Azure OpenAI Smart Retry

This Python script demonstrates how to interact with Azure OpenAI's API using a smart retry mechanism. It is designed to handle rate limit errors by switching between different deployments (PTU and Standard) based on a maximum wait time for the PTU retry.

How it Works

This script interacts with the Azure OpenAI Chat Completion API, initially attempting to use the PTU model.

Here's the step-by-step process:

  1. The script sends a request to the PTU model.

  2. If the PTU model responds successfully, the process ends here.
    However, if a rate limit error occurs, the script takes the following steps:

    • The script calculates the elapsed time since the first request and the 'retry-after-ms' time provided in the error response and adds these two times together.

    • This total is compared with a predefined 'maximum wait time'.

      • If the total time is greater than the 'maximum wait time', the script switches to the standard model to get a response.

      • If the total time is less than the 'maximum wait time', the script waits for the 'retry-after-ms' time and then tries again with the PTU model. (returns to step 1)

It's worth noting that falling back to the standard deployment doesn't necessarily guarantee a faster response. Instead, it simply provides an alternative way to get a response without waiting for the retry-after-ms to make a new request to the PTU.

Here is a video demonstrating the script in action. It shows how the script handles rate limit errors and switches between different deployments based on the maximum wait time for the PTU retry.

How to run

  1. Clone this repository to your local machine.
  2. Install the required Python packages by running pip install -r requirements.txt.
  3. Set the following environment variables:
    • OPENAI_API_BASE: The base URL of the OpenAI API.
    • OPEN_API_KEY: Your OpenAI API key.
    • PTU_DEPLOYMENT: The deployment ID of your PTU model.
    • STANDARD_DEPLOYMENT: The deployment ID of your standard model.
  4. Modify the MAX_RETRIES and PTU_MAX_WAIT constants in the script as needed.
  5. Run the script with python smart_retry.py.

The MAX_RETRIES constant is used to leverage the automatic retry mechanism provided by the Python SDK. This constant defines the maximum number of times the script will attempt to resend a request to the Azure OpenAI Chat Completion API after encountering a rate limit error.
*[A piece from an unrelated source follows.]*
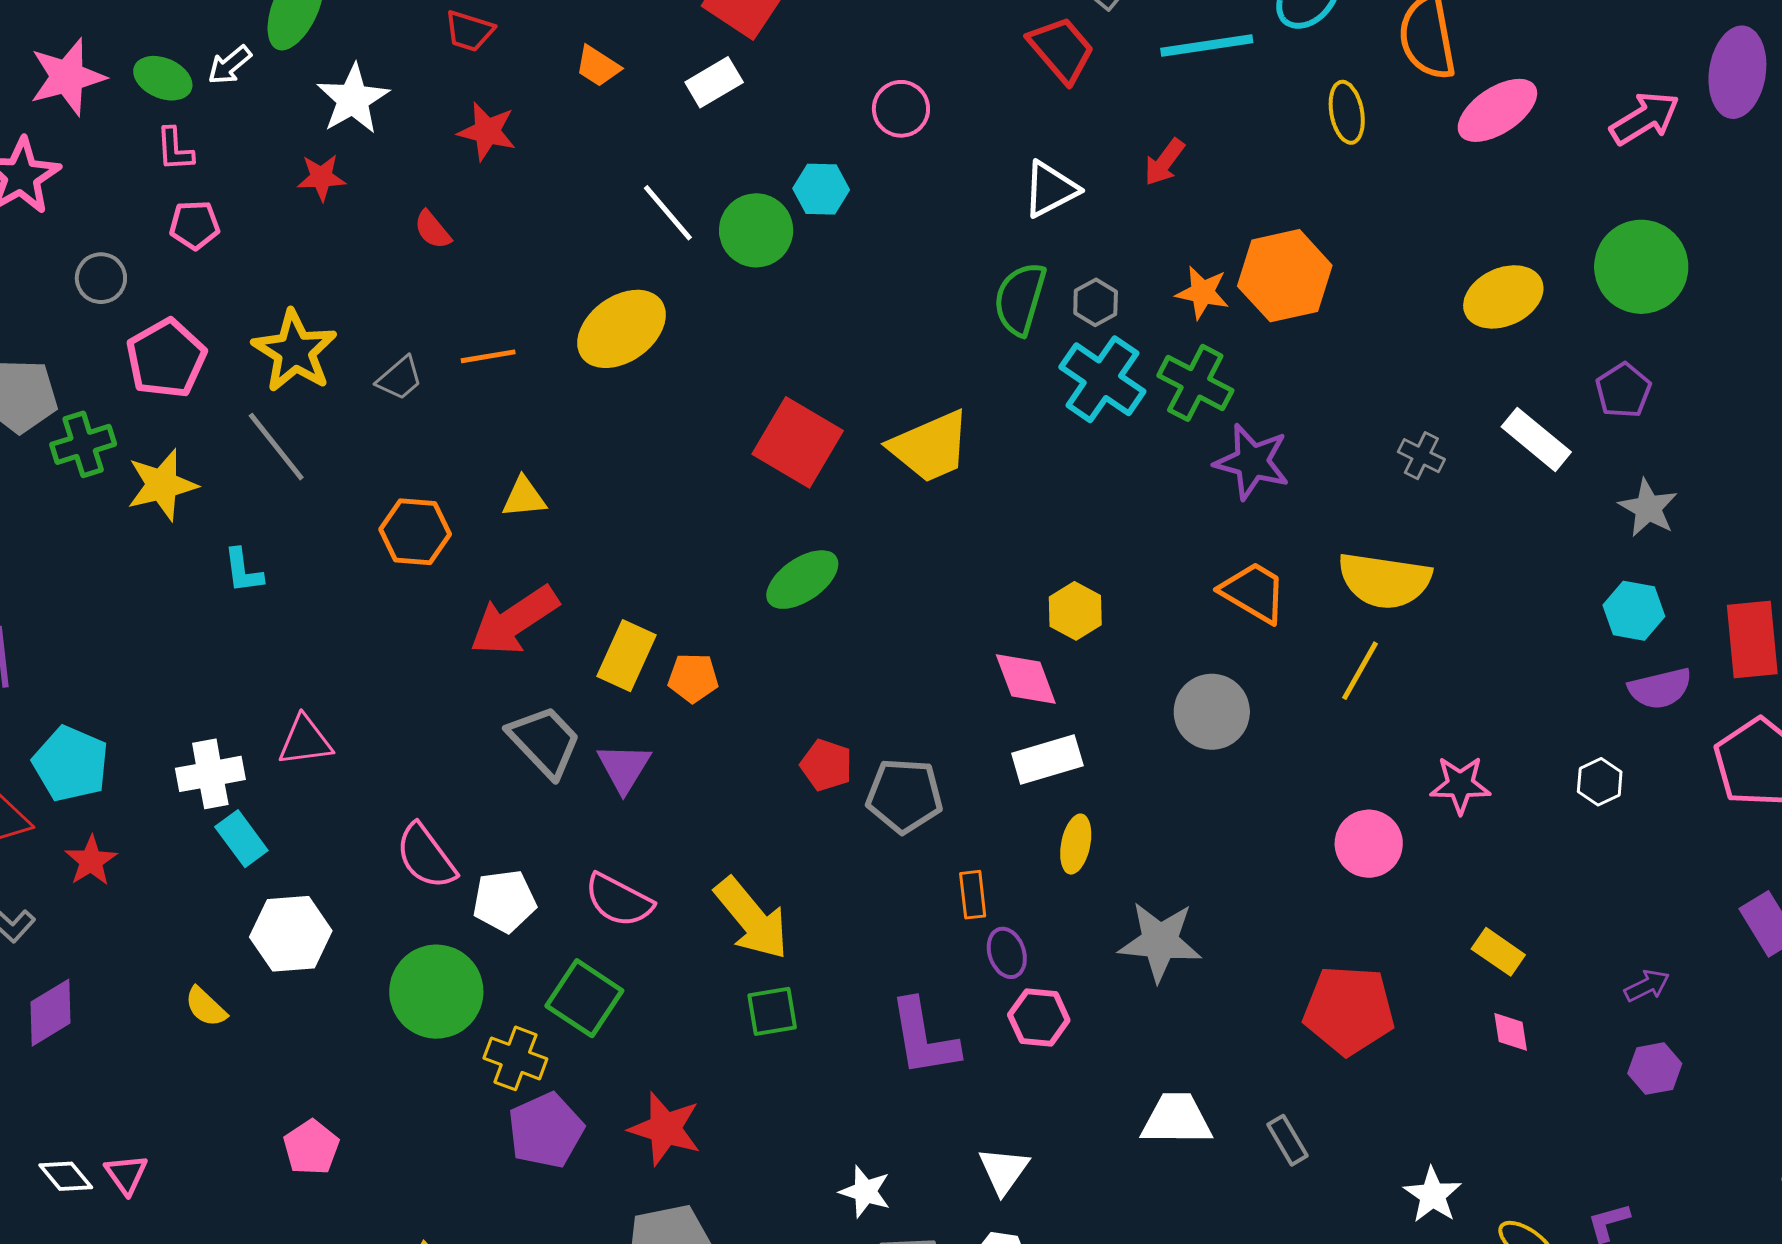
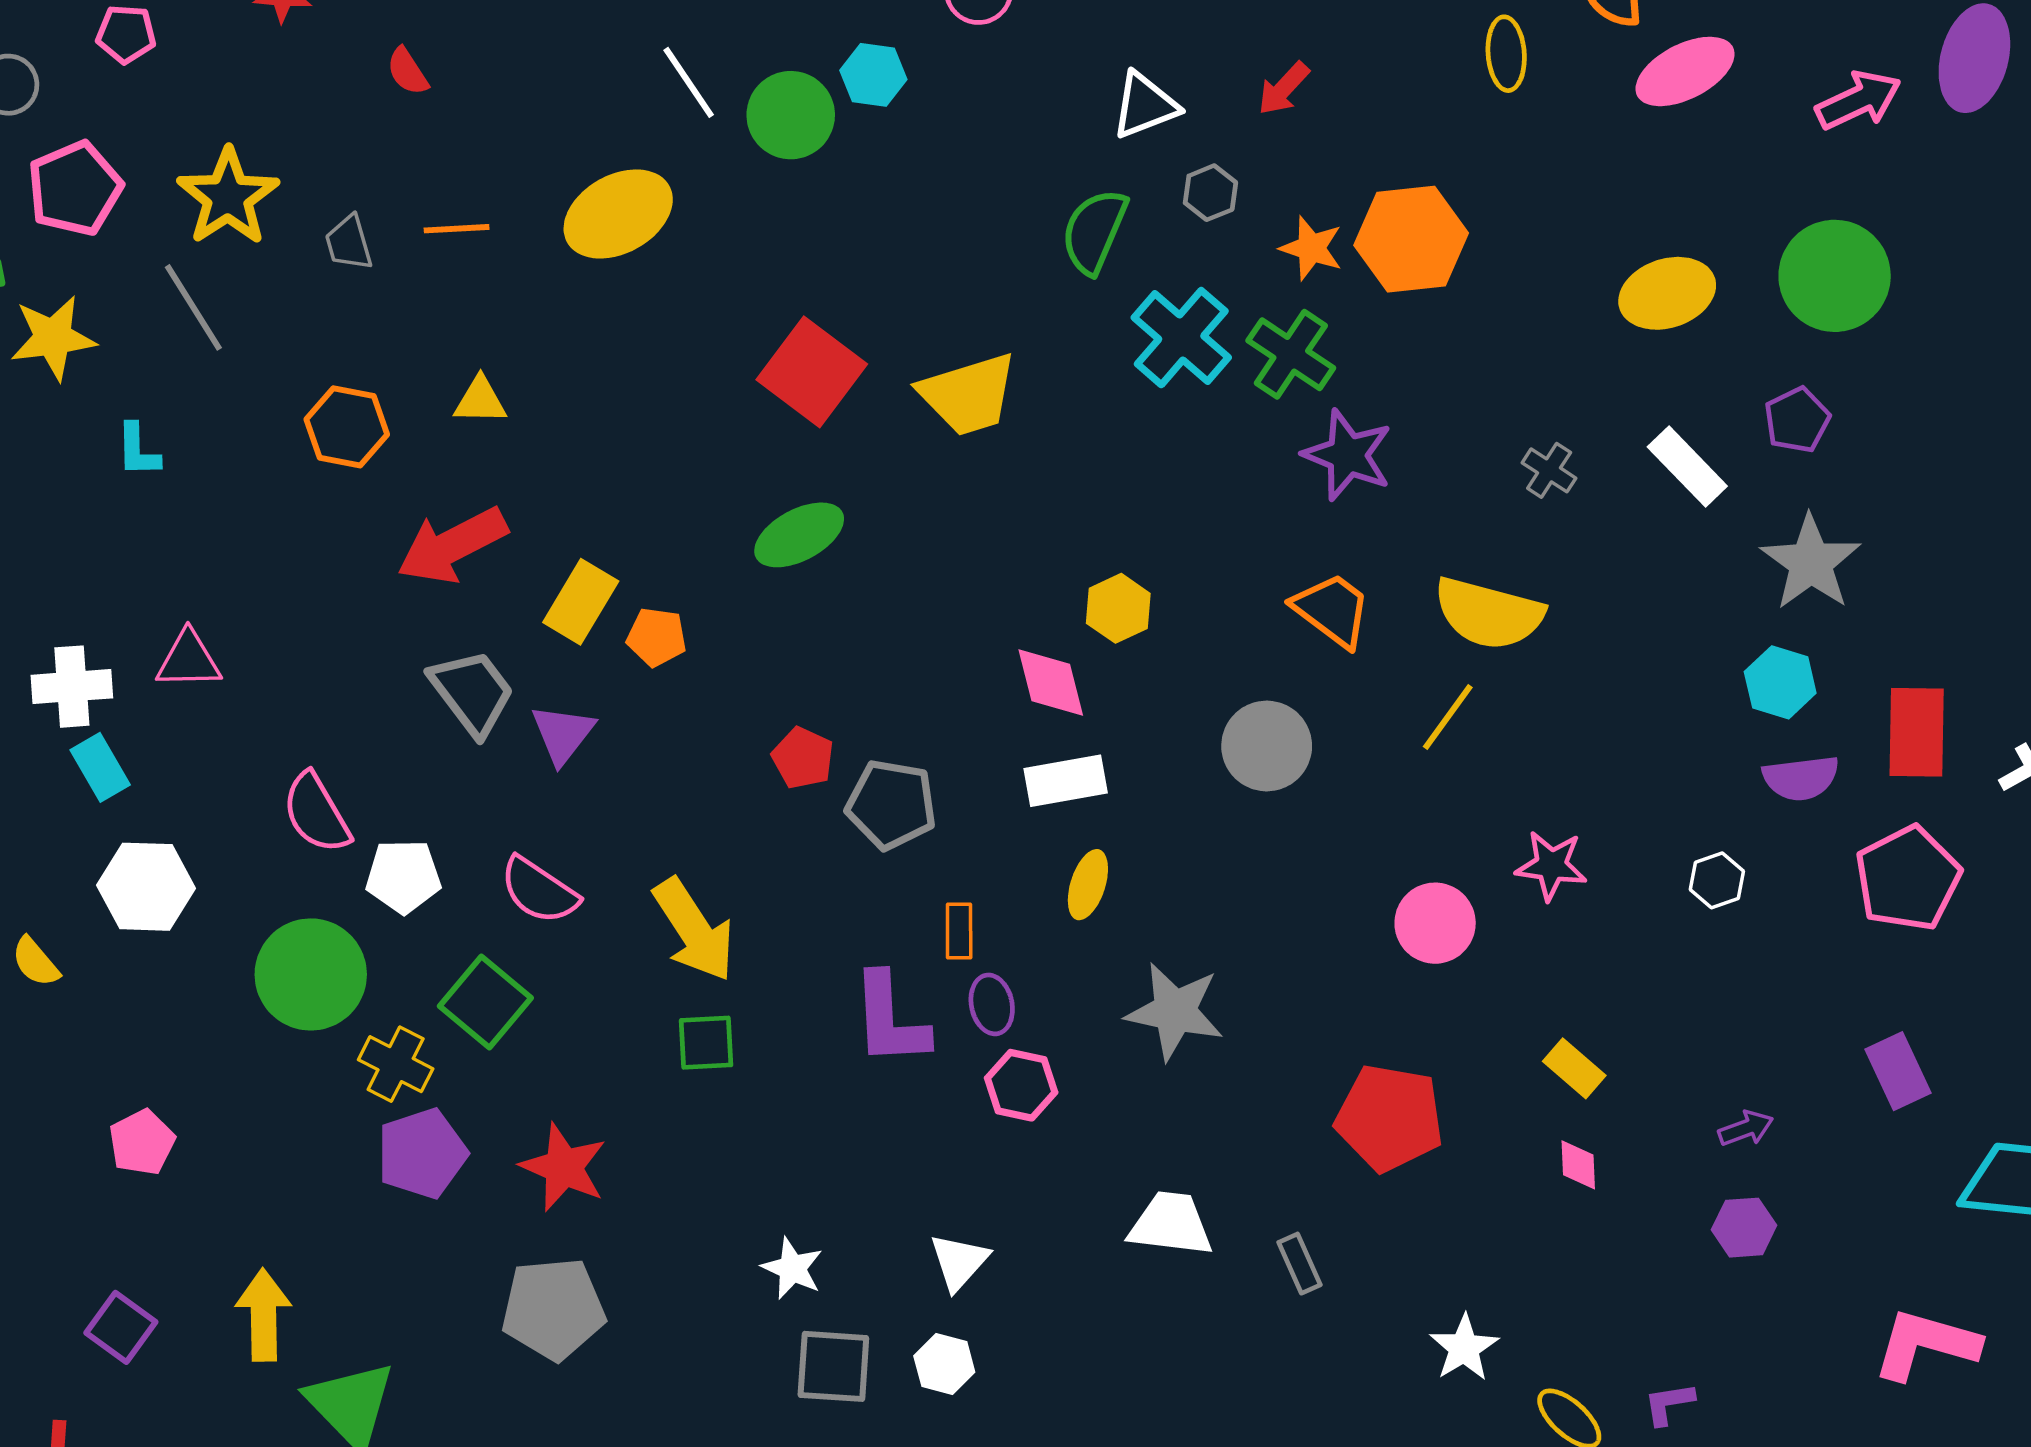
gray hexagon: (1096, 302) -> (1210, 193), moved
gray trapezoid: (400, 378) -> (349, 243), turned 108
gray star: (1648, 508) -> (1811, 563), size x1.4
purple L-shape: (924, 1038) -> (890, 1020), moved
The PTU_MAX_WAIT constant is used to define the maximum time (in milliseconds) the script should wait before falling back to the standard deployment. If the sum of the elapsed time since the first request and the retry-after-ms time from the error response exceeds this threshold, the script will switch from the PTU model to the standard model to avoid further delay.

Please note that you need to have the necessary permissions to access the Azure OpenAI API and the specified deployments.